## Exercise details:
Go through the data and count the lines holding the string "Assistant". Write only the number.
□ □ □ □ □
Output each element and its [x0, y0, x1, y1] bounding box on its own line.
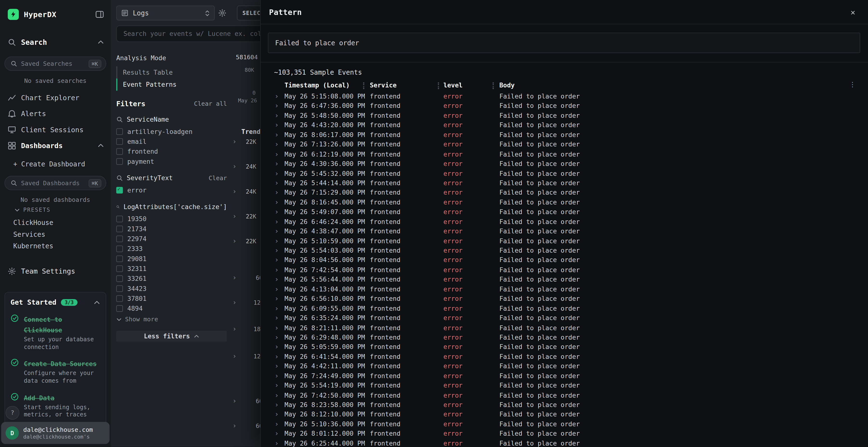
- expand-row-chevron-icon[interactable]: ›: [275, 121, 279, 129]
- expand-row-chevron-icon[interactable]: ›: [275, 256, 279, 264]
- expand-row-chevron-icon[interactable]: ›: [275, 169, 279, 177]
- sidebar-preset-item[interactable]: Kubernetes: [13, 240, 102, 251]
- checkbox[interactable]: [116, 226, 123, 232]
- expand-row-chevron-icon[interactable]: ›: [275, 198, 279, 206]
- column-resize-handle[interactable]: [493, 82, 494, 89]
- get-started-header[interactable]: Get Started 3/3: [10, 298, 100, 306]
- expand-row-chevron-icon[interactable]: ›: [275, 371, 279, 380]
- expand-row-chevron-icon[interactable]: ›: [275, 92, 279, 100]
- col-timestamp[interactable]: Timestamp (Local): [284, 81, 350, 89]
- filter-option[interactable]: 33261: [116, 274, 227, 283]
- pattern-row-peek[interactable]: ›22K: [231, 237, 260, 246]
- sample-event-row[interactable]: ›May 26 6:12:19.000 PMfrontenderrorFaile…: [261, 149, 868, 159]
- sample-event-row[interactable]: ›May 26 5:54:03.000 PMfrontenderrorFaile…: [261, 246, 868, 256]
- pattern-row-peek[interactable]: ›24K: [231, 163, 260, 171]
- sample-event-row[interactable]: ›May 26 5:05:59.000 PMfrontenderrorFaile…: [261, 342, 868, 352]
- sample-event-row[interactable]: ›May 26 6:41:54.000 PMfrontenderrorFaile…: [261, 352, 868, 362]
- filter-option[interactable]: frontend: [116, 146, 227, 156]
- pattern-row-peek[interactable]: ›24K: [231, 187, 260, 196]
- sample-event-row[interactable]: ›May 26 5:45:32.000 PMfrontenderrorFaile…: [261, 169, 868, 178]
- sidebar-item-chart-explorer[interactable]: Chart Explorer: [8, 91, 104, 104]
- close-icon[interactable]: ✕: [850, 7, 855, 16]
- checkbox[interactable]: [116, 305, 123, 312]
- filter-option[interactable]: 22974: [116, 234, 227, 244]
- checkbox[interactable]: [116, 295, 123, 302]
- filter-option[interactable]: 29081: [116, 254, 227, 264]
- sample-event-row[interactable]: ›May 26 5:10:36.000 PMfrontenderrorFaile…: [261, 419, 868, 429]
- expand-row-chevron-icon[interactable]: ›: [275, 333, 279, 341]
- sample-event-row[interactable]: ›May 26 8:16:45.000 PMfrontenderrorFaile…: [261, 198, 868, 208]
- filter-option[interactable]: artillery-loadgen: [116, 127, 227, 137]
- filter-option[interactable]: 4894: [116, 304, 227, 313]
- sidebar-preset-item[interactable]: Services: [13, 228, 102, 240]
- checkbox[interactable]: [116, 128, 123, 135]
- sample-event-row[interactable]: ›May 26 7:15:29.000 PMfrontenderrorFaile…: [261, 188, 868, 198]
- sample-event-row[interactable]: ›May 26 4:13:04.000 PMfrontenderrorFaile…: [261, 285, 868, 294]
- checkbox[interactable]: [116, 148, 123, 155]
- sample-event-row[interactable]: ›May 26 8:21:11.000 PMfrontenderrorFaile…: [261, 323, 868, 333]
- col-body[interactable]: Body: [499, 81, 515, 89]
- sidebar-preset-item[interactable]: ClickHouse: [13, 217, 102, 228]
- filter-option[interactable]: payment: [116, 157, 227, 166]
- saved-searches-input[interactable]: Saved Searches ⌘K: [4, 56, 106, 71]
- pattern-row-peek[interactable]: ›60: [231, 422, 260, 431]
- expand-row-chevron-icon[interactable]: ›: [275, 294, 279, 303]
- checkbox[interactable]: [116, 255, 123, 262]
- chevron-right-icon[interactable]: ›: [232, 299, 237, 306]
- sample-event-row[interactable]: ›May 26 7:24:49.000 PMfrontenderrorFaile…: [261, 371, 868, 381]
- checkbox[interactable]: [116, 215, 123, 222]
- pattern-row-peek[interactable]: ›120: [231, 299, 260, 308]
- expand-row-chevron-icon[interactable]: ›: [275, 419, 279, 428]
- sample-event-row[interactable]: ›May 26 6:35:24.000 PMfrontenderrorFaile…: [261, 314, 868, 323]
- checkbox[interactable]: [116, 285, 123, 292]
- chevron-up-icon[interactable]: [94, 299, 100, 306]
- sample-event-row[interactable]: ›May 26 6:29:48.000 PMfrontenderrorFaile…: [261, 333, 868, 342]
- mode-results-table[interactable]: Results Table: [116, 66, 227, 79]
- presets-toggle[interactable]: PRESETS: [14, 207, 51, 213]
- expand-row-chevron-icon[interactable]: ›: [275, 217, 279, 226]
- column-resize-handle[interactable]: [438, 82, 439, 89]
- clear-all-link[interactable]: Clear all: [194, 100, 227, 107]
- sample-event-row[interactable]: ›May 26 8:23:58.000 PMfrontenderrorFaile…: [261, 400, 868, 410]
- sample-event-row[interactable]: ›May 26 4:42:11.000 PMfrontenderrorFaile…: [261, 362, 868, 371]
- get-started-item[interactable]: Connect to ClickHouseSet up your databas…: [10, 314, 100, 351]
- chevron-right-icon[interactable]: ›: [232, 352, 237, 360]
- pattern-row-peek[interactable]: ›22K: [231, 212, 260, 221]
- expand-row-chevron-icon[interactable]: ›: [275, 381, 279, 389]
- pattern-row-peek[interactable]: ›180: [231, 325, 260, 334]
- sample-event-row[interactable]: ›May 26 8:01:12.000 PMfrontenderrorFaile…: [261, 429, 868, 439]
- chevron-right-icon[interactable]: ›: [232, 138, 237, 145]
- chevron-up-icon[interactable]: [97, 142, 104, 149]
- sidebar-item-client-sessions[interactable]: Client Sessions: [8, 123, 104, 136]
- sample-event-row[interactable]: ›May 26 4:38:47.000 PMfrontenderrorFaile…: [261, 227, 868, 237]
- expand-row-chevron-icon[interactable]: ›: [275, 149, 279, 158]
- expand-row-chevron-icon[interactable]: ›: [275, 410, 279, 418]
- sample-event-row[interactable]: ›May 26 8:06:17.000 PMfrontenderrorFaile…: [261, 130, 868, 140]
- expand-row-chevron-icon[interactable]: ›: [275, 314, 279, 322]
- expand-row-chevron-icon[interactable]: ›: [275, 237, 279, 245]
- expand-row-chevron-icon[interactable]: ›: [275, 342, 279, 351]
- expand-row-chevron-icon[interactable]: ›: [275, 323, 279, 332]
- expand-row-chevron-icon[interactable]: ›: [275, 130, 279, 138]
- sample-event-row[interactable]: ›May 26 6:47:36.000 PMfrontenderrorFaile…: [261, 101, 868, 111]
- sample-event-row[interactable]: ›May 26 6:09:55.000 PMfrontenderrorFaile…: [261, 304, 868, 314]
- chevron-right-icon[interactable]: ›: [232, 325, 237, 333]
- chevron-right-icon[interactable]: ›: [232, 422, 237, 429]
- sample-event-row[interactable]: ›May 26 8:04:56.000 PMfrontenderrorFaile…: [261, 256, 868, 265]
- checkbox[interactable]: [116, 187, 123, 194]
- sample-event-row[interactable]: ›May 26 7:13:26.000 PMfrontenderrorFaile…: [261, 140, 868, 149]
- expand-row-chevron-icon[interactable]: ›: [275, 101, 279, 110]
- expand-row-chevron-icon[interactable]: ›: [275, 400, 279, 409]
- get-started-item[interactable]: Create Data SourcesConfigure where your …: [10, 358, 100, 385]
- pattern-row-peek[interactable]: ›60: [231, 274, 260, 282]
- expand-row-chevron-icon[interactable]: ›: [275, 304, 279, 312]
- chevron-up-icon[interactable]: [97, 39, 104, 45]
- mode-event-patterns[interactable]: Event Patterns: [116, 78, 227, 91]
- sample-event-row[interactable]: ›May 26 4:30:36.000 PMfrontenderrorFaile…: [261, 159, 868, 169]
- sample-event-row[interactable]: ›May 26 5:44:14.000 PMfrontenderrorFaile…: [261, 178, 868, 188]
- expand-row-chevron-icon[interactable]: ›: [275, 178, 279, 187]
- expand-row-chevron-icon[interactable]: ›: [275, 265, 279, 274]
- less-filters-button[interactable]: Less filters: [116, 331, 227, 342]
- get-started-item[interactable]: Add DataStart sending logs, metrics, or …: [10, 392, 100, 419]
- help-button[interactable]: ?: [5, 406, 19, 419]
□ □ □ □ □
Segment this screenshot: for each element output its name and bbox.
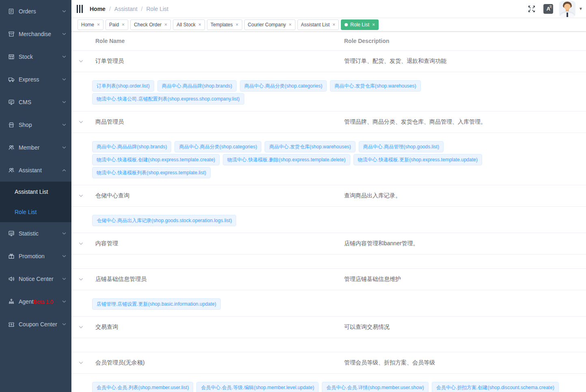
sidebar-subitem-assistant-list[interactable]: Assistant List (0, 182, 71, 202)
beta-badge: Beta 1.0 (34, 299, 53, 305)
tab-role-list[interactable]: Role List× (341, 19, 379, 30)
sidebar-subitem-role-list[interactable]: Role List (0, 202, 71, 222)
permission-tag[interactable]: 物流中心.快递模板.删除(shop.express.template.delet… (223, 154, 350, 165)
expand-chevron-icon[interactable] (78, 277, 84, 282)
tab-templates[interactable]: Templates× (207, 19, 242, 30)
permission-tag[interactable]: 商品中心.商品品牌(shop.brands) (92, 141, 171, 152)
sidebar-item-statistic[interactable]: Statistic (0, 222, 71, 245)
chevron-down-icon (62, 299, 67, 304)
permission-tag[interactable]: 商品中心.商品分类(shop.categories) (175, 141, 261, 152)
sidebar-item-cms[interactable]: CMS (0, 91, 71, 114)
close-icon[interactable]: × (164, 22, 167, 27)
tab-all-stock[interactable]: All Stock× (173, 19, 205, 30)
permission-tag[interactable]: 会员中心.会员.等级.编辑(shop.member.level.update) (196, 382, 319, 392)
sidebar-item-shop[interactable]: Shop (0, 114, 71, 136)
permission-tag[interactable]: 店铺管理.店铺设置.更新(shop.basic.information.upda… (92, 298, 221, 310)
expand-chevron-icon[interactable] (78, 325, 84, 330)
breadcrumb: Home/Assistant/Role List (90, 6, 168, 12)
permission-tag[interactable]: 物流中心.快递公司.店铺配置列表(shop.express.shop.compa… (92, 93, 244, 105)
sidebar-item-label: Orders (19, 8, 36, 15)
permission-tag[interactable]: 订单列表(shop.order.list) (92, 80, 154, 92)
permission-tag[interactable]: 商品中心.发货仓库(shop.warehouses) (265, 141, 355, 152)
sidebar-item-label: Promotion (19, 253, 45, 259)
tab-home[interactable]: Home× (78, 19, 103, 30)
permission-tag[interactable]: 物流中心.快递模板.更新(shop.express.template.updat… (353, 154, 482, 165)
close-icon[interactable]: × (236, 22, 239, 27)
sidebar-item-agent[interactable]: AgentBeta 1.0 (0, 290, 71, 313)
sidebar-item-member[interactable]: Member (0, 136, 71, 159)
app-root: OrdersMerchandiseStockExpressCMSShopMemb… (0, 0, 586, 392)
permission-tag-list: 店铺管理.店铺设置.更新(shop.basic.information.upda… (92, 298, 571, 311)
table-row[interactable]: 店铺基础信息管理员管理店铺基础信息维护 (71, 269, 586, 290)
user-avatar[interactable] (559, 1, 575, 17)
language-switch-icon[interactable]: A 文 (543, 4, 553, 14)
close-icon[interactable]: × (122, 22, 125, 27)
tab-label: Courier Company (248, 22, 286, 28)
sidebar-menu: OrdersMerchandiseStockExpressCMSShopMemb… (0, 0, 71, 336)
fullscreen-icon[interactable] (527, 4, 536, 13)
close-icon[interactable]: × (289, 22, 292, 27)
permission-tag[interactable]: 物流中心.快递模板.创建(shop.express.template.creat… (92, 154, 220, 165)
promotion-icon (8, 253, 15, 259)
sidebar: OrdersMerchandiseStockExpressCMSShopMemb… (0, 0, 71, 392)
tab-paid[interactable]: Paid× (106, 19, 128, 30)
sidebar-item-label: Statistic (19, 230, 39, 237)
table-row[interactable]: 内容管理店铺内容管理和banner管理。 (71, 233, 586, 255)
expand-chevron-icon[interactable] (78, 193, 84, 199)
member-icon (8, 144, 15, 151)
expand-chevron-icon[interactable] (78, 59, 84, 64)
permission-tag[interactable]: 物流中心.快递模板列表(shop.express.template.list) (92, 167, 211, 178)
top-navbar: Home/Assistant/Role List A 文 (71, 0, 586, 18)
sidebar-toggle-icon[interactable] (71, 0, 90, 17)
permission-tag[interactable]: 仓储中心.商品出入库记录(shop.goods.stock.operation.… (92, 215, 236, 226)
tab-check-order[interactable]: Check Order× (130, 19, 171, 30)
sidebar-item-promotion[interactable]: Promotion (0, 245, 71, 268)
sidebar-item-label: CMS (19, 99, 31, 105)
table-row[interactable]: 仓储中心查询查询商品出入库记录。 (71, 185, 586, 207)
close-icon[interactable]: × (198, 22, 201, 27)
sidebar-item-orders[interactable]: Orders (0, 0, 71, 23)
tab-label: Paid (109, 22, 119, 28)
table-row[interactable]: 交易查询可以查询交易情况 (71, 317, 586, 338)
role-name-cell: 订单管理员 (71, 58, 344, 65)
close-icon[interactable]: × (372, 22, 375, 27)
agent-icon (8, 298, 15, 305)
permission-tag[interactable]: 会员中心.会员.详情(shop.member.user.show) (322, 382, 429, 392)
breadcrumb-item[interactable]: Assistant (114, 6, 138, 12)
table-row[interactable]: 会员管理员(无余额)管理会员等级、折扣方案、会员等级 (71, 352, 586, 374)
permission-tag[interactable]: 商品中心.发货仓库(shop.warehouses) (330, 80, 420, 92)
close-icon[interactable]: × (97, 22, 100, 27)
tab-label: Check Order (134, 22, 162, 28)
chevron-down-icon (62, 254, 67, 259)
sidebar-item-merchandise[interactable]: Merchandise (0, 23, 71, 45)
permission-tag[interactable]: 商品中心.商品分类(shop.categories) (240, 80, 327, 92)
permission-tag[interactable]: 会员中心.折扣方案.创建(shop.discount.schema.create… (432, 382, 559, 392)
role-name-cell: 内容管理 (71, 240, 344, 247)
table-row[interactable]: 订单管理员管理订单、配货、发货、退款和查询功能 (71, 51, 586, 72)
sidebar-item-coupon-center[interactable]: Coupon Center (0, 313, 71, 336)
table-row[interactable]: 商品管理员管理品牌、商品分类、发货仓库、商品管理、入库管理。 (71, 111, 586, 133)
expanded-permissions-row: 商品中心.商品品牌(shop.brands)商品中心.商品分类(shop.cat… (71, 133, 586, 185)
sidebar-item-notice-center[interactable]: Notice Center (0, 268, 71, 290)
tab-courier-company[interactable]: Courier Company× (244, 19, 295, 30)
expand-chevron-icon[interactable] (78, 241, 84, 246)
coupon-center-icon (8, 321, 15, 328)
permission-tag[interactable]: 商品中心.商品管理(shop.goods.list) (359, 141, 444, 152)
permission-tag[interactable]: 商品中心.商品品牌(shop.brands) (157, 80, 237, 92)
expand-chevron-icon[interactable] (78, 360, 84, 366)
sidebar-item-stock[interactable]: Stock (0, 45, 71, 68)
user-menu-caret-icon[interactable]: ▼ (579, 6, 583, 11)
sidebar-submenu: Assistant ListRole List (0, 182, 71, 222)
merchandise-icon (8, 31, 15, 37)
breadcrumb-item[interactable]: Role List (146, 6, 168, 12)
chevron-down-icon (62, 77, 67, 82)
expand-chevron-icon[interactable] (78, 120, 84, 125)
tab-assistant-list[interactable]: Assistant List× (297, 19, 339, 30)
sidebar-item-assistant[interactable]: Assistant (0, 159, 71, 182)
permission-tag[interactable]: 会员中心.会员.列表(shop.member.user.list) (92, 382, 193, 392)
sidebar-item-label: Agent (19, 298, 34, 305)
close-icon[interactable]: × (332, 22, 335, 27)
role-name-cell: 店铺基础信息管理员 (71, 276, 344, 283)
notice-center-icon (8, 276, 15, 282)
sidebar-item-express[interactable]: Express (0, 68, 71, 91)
□ □ □ □ □
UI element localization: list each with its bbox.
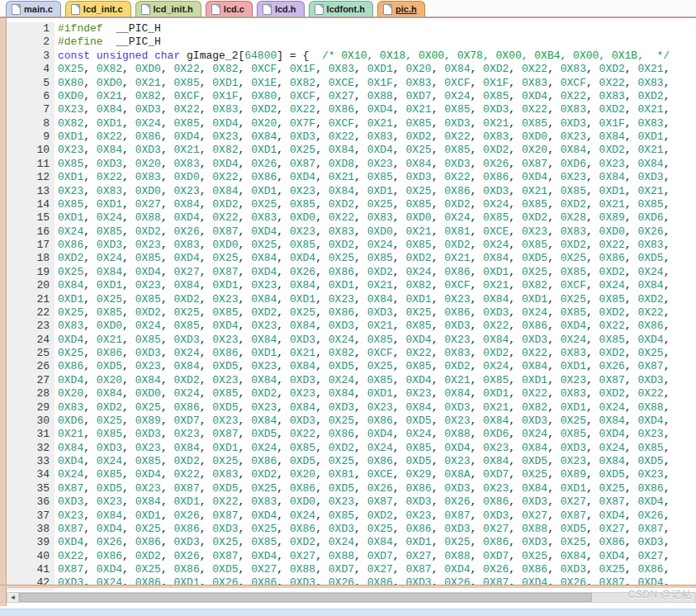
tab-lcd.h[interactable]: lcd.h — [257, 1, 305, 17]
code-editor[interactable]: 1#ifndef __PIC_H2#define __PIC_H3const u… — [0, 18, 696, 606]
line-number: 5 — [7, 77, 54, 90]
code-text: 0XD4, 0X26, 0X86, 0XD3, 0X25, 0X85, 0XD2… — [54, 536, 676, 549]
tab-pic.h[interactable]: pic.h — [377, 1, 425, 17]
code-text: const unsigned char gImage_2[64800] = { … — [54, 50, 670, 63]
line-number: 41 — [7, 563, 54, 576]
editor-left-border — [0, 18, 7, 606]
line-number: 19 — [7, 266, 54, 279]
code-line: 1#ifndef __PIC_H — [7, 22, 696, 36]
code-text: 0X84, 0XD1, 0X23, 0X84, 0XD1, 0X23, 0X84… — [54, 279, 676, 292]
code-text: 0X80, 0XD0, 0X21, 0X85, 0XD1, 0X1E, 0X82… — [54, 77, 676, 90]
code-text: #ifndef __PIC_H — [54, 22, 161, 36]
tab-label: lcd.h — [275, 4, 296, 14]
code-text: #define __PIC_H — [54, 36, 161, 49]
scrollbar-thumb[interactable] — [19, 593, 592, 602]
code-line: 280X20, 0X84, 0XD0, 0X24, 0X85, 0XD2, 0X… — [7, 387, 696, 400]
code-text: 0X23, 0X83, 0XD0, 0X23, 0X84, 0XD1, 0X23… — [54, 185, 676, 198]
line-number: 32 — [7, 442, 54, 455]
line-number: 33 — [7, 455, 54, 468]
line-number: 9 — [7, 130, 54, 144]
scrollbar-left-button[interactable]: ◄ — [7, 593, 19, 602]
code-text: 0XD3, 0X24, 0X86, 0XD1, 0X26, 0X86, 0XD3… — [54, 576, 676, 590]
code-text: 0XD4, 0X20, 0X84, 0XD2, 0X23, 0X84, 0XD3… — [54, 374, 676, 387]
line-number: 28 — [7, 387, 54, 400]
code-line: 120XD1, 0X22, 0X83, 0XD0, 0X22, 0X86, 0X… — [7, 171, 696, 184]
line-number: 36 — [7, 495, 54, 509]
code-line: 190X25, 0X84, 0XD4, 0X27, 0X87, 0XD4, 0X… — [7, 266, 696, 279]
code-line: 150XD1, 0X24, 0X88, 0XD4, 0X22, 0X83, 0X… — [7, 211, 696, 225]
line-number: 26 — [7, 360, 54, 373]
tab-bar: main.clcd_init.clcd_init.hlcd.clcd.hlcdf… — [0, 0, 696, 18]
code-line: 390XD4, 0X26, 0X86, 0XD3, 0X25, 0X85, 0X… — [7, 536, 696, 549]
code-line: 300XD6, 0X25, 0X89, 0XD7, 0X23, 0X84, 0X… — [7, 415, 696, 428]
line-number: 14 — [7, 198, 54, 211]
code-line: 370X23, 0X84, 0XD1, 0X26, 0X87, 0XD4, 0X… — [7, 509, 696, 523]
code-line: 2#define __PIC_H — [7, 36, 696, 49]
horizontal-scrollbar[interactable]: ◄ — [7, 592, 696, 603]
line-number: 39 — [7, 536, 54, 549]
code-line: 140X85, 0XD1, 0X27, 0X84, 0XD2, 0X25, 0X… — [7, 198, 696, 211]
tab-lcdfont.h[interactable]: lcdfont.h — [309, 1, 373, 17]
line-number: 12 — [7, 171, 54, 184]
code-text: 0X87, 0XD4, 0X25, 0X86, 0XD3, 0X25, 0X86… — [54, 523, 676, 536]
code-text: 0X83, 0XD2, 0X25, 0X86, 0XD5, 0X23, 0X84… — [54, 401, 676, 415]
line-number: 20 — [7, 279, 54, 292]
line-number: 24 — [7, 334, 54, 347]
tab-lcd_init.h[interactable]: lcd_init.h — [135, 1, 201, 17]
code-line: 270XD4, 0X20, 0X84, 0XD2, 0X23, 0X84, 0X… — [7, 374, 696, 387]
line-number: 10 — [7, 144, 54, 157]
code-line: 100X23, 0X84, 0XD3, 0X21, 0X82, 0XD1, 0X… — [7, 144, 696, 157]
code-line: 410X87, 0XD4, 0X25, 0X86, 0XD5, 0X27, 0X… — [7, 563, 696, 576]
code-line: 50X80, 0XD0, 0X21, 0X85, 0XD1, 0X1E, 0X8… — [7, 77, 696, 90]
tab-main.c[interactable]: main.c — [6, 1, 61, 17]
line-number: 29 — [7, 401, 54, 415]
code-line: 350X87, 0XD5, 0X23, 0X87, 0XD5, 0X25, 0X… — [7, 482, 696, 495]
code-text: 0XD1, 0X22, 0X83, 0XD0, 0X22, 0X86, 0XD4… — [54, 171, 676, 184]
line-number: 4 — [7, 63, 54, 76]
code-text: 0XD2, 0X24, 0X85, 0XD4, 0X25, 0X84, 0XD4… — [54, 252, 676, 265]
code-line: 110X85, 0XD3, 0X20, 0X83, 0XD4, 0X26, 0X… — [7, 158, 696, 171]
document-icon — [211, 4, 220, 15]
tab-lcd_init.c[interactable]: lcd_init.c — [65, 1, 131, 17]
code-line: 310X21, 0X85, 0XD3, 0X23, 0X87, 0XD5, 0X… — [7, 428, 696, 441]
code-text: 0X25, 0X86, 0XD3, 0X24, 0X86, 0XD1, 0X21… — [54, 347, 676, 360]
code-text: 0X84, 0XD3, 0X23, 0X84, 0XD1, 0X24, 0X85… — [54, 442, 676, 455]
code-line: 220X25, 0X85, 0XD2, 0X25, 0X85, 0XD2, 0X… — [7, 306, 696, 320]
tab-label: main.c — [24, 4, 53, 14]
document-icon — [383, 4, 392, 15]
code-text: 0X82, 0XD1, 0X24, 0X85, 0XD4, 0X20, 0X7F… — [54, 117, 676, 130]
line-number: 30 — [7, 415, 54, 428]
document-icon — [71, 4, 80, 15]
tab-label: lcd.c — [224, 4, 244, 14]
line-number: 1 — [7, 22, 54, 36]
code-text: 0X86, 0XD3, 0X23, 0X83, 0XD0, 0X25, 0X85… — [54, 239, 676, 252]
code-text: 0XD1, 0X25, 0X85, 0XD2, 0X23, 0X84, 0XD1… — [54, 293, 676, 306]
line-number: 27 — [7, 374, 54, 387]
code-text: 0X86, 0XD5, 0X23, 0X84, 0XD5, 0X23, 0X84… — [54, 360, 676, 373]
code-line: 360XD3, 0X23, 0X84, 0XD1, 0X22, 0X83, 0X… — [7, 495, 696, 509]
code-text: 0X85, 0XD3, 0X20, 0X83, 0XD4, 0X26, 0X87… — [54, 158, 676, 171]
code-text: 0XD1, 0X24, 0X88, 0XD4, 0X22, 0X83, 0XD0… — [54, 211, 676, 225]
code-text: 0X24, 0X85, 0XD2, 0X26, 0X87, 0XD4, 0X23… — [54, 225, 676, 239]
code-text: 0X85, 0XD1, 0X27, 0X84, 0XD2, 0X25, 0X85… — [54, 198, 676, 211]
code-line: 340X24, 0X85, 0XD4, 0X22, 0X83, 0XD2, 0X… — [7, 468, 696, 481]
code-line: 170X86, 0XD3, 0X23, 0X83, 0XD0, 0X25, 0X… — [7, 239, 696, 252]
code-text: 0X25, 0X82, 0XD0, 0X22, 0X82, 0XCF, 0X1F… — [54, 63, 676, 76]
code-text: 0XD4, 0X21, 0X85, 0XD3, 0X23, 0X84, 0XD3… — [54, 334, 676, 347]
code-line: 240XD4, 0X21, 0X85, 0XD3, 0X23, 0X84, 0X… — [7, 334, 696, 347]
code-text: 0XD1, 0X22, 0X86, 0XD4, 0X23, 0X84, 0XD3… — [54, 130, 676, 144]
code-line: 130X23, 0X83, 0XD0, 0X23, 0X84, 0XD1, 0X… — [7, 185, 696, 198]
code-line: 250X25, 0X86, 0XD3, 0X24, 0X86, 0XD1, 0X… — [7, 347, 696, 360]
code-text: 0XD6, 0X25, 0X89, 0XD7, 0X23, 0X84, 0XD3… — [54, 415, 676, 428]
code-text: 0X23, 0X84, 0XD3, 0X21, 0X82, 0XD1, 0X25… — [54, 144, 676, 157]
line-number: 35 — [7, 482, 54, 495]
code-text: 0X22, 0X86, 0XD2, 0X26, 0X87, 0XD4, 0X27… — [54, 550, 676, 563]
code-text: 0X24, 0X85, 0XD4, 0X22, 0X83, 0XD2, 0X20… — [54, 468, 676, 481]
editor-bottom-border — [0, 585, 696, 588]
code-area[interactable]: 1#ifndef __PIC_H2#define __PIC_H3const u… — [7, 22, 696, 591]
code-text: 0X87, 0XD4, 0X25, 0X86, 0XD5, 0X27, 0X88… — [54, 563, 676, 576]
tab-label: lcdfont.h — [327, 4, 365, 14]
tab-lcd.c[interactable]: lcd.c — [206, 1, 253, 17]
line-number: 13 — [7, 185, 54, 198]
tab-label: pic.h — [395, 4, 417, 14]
□ □ □ □ □
## Finished exercise:
7